The recent consultations on Part L of the Building Regulations for existing homes in both England and Wales propose a small but significant step forward in addressing one of the areas that can be reasonably described as low hanging fruit for better levels of energy efficiency in our homes. 

That change will make it a requirement for individual room temperature controls such as thermostatic radiator valves (TRVs) to be installed when replacing a boiler. 
It is one of the longstanding gaps in Part L, which deals with energy conservation, that the addition of TRVs when a boiler is replaced only appeared in the Domestic Building Services Compliance Guide as a ‘good practice’ recommendation. 

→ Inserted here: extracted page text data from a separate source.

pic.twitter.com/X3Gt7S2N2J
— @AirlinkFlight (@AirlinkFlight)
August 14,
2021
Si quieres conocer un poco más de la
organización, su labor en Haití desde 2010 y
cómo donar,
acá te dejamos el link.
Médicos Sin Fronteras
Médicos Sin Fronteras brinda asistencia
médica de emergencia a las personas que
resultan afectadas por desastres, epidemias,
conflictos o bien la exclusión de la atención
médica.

This is despite the fact that TRVs are a proven energy saving measure and highly cost-effective when done while the heating system is already drained down. What’s worse is that this was actually a step backwards from the 2006 regulations when systems were required to be zoned, and installing TRVs in bedrooms was a common means of compliance. 

This time round, the new version of Part L for both England and Wales proposes that a requirement for “self-regulating devices”, such as TRVs, for new systems and with boiler replacement, will be introduced as a new regulation rather than being part of guidance. 

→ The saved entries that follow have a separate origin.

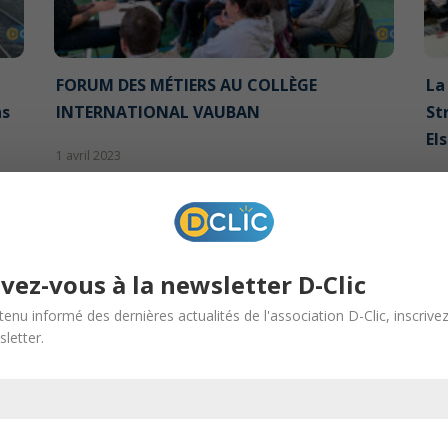
FORUM DES MÉTIERS AU COLLÈGE
La
ns
INTERNATIONAL VAUBAN
St
El
1 avril 2023
31 
ivez-vous à la newsletter D-Clic
«
…
2
3
4
5
tenu informé des dernières actualités de l'association D-Clic, inscrive
»
Dernière page »
letter.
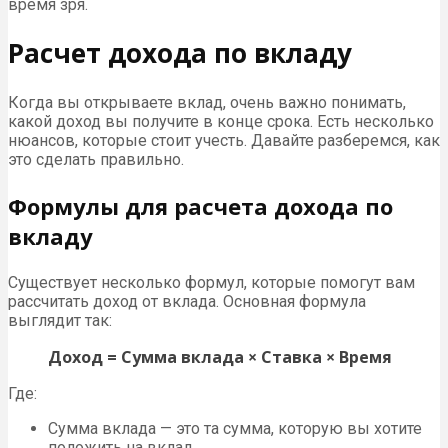
время зря.
Расчет дохода по вкладу
Когда вы открываете вклад, очень важно понимать,
какой доход вы получите в конце срока. Есть несколько
нюансов, которые стоит учесть. Давайте разберемся, как
это сделать правильно.
Формулы для расчета дохода по
вкладу
Существует несколько формул, которые помогут вам
рассчитать доход от вклада. Основная формула
выглядит так:
Доход = Сумма вклада × Ставка × Время
Где:
Сумма вклада — это та сумма, которую вы хотите
положить на вклад.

This will actually make it a cornerstone of compliance as they will be a clear legal requirement, not just listed as something that ‘should’ be done. Of course, there are situations where such an addition to an existing system may not be technically or economically feasible but, as the Welsh regulations bluntly state, “in normal circumstances, the installation of thermostatic radiator valves in wet central heating systems is likely to be economic feasible”.

Other ways of complying are also possible, such as room thermostats in each room, which is usual with underfloor heating systems for example, but it is likely that in most cases fitting TRVs to existing radiators will be the route to comply. The terminology used in the new regulations of “self-regulating devices” has not been commonly used before and actually came about as part of negotiations in the European Union for the Energy Performance of Buildings Directive, which was revised in 2018. 

Several years before this, BEAMA and its European counterpart eu.bac had identified that regulations to drive the installation of individual temperature controls were piecemeal across Europe, despite it being an established energy saving technology that had actually been compulsory in German homes since the 70s. 

BEAMA worked on the development of a white paper explaining the benefits of such a no-regrets policy action to both the environment and consumers, as well as carrying out research and analysis to show the scale of the savings potential – both financial and in terms of carbon emissions. Ultimately these documents persuaded policy makers across Europe to address this largely missed opportunity. 

It is to the UK’s credit that, despite leaving the EU, the government has committed to implement what it previously agreed in the EPBD revision. That said, it would be hard to argue that we are working towards ‘world-leading’ environmental standards if we fell behind the rest of the EU in requirements for individual room temperature controls, which are such a simple but fundamental energy saving measure.

The new versions of Part L of the Building Regulations are due to come into force in England and Wales early in 2022. Details for Scotland and Northern Ireland are yet to be determined, but it is expected that they will follow suit in this respect. 

The new regulations will be a boost to the many installers who have long considered the addition of TRVs at the time of boiler replacement to be an essential factor in providing customers with an efficient system, but have been at risk of being undercut by others content to deliver minimum standards only. At last there will be a level playing field in this respect.

A willingness to aim for best practice will still be desirable. One of the common reasons why adding TRVs to an existing system may not prove to be practical is a lack of compatibility with older radiator fittings, or simply the condition of those radiators. 

In such cases, the renewal of such radiators will benefit customers, both by facilitating the fitting of a TRV and also by removing a radiator that is likely to have poor performance compared to newer emitters, particularly if it has a build-up of sludge that has developed over time and will impact on its operation. 

As outlined at the start, this regulatory change is a small step but a very important one that will benefit householders and move us forward on the path to having more sustainable homes.